Imagine each dollar a small business earns is like a loaf of bread. Now, think about having to slice that loaf thinner and thinner just to keep paying staff.
The current proposal by the Biden administration would raise the federal minimum wage from $7.25 to $15 an hour over several years. This sounds like good news on the surface, but let's dig deeper.
When you talk about raising wages for workers, it’s easy to think of the immediate benefits—more money in pockets to spend and save. But what happens when that extra cost is placed squarely on a small business?
Local shopkeepers are already navigating tight margins and competition from larger chains. A significant wage hike could be the final straw.
Think of it like your household budget. If your income goes up, but not by as much as your expenses do, you’d have to cut back somewhere. Maybe skip dinners out or put off a car repair.

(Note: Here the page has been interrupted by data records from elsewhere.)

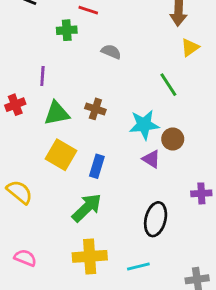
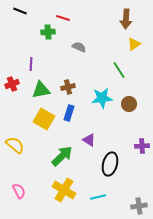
brown cross: (95, 109) -> (68, 87), turned -32
brown circle: (173, 139) -> (129, 104), moved
purple triangle: (151, 159) -> (89, 140), moved
blue rectangle: (97, 166) -> (69, 113), moved
yellow cross: (90, 256) -> (64, 190), turned 35
pink semicircle: (25, 258) -> (19, 191), turned 42

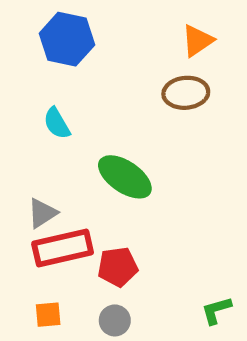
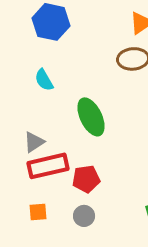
green ellipse: (125, 177) -> (91, 117), turned 30

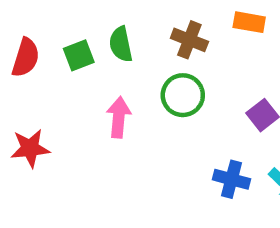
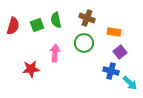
orange rectangle: (249, 22) -> (114, 32), moved
red star: (30, 148) -> (31, 69), moved
blue cross: (231, 179) -> (111, 71), moved

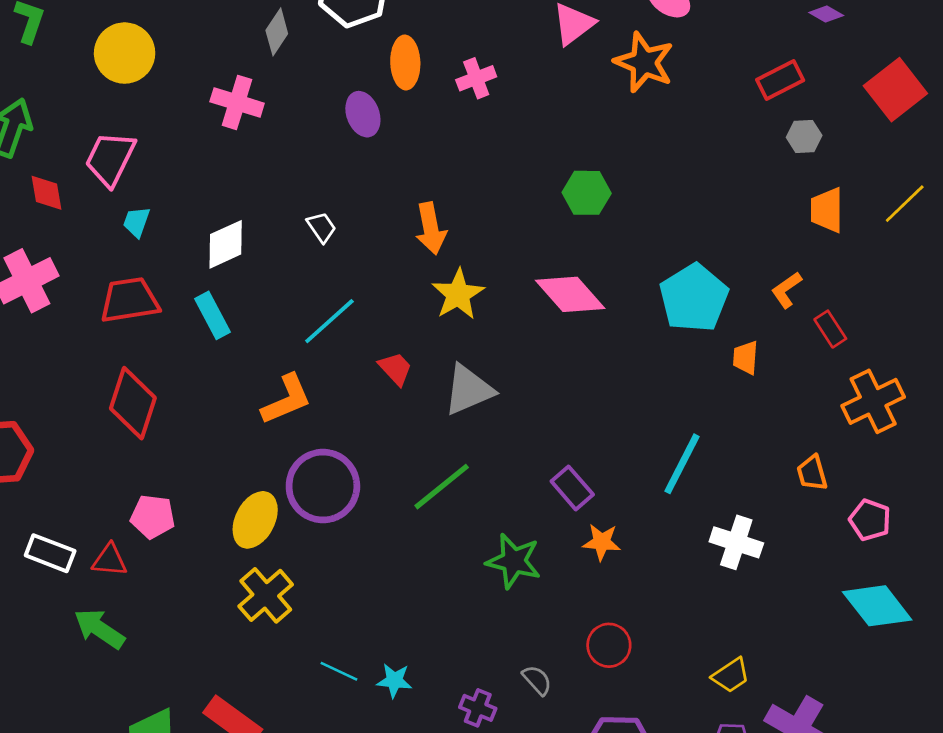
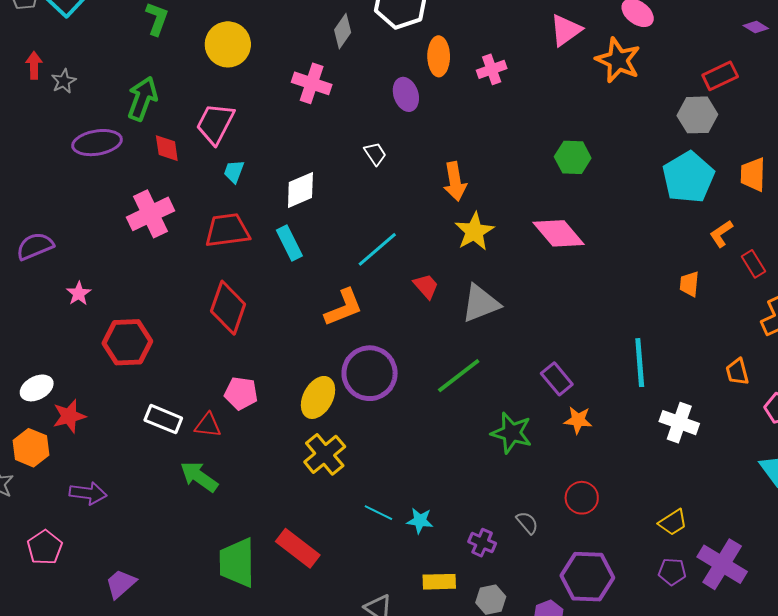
gray hexagon: (804, 136) -> (697, 115), moved, size x1.5
white trapezoid: (321, 227) -> (375, 154), moved
cyan pentagon: (694, 298) -> (688, 177), moved
cyan line: (682, 464) -> (640, 363), turned -33

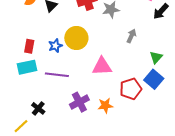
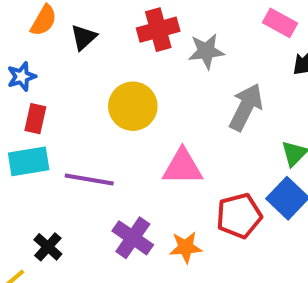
gray arrow: (131, 36) -> (246, 107), size x1.6
blue star: (55, 46) -> (22, 77), moved
purple cross: (79, 102) -> (133, 238), turned -30

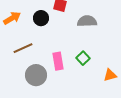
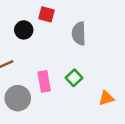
gray semicircle: (87, 21) -> (79, 34), turned -90

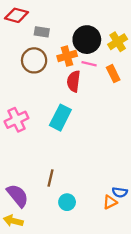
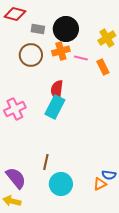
black circle: (87, 40) -> (66, 29), moved
red semicircle: (74, 81) -> (57, 90), moved
cyan circle: (67, 202) -> (61, 184), size x1.5

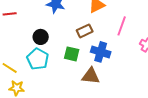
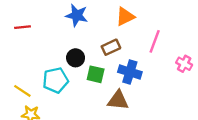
black circle: (41, 37) -> (76, 58), moved
cyan pentagon: (38, 59) -> (55, 80), turned 30

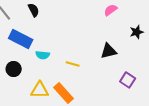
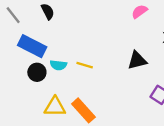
yellow line: (73, 64) -> (85, 65), moved
black circle: (14, 69) -> (37, 72), moved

The same logic applies to small businesses. With profit margins often razor-thin, the $15 wage floor might mean cutting jobs or reducing hours for existing employees—hardly the win workers are hoping for.
Small business owners I've talked to say they're worried about laying off young people and those who have just found their first job. "We can't afford it," one owner told me, "but we hate doing it."
I stayed up last night thinking about this. What will happen when these businesses close? Who will buy the coffee in small towns where everyone knows your name?
Generations of young Americans could see fewer opportunities as mom-and-pop stores struggle to stay afloat.
This isn't just an economic issue; it’s a human one. We’re talking about livelihoods and communities being upended for those who need the stability most.
The Obama-era economy didn’t face this same level of wage increase pressure, but current small business owners are still feeling its pinch.
Do we really want to risk losing all that local character and entrepreneurial spirit because a single number isn't aligned with reality?